§ **Task description**: Across the entries that follow, tally every line holding the word "being" and reply with the count alone.

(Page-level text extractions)
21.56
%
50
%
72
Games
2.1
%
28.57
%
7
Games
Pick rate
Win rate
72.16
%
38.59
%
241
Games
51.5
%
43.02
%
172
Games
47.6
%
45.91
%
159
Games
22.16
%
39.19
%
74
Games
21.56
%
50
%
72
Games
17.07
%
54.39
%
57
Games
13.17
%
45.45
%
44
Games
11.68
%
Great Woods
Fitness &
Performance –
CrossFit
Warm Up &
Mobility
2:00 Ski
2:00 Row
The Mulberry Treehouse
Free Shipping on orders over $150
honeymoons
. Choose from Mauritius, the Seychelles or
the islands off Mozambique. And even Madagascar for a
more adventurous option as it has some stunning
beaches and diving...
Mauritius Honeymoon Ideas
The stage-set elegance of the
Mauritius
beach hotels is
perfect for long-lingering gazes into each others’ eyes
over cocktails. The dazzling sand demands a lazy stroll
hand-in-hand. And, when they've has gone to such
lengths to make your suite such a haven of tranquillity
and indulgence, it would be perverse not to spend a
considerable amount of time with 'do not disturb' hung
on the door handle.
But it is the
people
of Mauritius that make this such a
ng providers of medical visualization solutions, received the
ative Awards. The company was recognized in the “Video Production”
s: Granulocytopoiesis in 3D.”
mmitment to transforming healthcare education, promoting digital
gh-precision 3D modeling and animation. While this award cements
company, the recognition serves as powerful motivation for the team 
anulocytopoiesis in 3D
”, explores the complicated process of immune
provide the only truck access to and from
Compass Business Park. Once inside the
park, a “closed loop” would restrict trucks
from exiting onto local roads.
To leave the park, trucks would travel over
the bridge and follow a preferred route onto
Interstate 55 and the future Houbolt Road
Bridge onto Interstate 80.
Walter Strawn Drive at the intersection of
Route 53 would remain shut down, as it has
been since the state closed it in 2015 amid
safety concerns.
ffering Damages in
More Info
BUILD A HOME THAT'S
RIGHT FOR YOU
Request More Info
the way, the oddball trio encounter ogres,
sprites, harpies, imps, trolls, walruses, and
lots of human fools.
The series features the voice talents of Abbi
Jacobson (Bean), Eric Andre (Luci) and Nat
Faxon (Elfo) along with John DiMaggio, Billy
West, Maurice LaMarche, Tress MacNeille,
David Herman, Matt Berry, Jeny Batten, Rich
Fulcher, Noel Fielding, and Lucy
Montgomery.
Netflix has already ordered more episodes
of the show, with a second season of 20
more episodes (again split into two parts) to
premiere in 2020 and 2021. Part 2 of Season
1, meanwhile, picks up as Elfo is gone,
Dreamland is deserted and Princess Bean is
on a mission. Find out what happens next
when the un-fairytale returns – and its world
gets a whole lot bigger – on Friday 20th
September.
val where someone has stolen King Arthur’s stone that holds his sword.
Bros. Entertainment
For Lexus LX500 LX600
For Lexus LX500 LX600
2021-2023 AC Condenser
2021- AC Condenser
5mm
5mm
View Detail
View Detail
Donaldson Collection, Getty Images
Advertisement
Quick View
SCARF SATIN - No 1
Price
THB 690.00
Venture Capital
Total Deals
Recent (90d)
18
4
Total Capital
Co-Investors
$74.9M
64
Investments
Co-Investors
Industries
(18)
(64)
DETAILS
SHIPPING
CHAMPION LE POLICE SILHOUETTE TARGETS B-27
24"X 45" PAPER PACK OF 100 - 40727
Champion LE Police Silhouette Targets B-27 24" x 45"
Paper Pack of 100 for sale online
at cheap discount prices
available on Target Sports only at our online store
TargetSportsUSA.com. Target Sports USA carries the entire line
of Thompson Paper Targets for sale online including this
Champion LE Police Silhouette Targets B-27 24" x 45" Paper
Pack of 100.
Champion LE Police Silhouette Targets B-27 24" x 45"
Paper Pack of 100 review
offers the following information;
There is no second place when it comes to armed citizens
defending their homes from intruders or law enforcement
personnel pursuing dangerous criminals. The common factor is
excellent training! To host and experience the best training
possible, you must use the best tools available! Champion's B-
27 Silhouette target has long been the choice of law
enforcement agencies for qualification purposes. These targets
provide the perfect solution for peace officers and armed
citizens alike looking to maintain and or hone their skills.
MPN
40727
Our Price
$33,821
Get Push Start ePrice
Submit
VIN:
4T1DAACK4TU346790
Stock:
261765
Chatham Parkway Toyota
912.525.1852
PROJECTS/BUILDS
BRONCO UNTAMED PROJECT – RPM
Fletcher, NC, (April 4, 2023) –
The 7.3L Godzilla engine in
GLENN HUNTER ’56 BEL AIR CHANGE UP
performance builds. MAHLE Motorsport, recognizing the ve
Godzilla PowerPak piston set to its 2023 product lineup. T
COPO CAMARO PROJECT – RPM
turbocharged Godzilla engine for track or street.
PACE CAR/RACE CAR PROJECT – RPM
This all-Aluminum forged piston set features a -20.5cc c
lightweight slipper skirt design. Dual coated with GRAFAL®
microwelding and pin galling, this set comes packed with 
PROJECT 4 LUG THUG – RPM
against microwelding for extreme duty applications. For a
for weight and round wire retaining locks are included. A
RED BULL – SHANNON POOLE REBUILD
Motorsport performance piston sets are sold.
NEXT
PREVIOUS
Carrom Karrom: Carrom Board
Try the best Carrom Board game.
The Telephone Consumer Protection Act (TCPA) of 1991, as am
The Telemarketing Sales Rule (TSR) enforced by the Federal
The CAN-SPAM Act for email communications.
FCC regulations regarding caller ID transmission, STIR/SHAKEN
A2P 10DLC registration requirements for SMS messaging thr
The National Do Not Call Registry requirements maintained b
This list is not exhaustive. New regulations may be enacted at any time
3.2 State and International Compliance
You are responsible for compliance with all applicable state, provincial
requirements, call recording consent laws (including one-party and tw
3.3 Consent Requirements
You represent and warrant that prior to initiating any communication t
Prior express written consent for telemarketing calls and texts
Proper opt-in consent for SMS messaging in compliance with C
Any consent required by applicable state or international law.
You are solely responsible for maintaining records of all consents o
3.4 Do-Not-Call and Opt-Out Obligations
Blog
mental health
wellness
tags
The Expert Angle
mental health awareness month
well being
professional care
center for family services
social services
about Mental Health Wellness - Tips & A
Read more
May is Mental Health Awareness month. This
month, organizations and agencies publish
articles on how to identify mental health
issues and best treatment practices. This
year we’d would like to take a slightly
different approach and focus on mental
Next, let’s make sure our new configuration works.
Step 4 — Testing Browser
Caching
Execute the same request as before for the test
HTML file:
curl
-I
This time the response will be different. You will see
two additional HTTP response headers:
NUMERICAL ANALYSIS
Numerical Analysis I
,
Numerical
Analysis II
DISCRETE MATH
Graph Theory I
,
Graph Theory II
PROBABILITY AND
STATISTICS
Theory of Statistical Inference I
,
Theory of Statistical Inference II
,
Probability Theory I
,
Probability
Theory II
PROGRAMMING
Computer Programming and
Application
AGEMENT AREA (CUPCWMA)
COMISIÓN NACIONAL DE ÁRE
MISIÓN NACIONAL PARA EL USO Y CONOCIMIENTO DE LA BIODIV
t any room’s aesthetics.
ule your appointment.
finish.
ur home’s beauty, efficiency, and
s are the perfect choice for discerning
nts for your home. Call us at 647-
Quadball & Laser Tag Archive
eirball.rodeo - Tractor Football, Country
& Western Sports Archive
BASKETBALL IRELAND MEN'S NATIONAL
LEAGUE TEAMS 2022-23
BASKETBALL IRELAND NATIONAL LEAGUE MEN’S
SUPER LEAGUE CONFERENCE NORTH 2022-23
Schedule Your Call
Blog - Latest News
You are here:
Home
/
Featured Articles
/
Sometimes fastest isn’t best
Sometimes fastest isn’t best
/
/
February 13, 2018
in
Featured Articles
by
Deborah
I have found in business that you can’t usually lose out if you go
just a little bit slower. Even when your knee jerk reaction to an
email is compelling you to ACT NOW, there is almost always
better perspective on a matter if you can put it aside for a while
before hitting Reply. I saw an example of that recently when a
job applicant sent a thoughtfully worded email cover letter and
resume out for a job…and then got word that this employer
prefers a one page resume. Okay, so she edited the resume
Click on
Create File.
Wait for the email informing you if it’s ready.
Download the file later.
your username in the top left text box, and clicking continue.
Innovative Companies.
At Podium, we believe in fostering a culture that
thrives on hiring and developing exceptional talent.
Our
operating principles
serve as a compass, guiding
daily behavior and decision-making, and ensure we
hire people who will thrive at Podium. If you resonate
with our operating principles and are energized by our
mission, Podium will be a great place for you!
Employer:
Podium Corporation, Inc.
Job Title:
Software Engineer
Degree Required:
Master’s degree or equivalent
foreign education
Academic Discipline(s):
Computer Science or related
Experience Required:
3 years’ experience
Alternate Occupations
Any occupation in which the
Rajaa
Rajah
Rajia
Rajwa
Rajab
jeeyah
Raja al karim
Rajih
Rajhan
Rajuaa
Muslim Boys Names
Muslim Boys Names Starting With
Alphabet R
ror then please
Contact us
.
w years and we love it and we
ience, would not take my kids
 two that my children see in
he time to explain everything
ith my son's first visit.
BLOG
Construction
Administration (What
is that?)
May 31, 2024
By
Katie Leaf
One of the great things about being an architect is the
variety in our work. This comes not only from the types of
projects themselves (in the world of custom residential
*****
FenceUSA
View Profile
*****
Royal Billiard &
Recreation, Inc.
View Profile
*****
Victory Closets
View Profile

§ **Response**: 2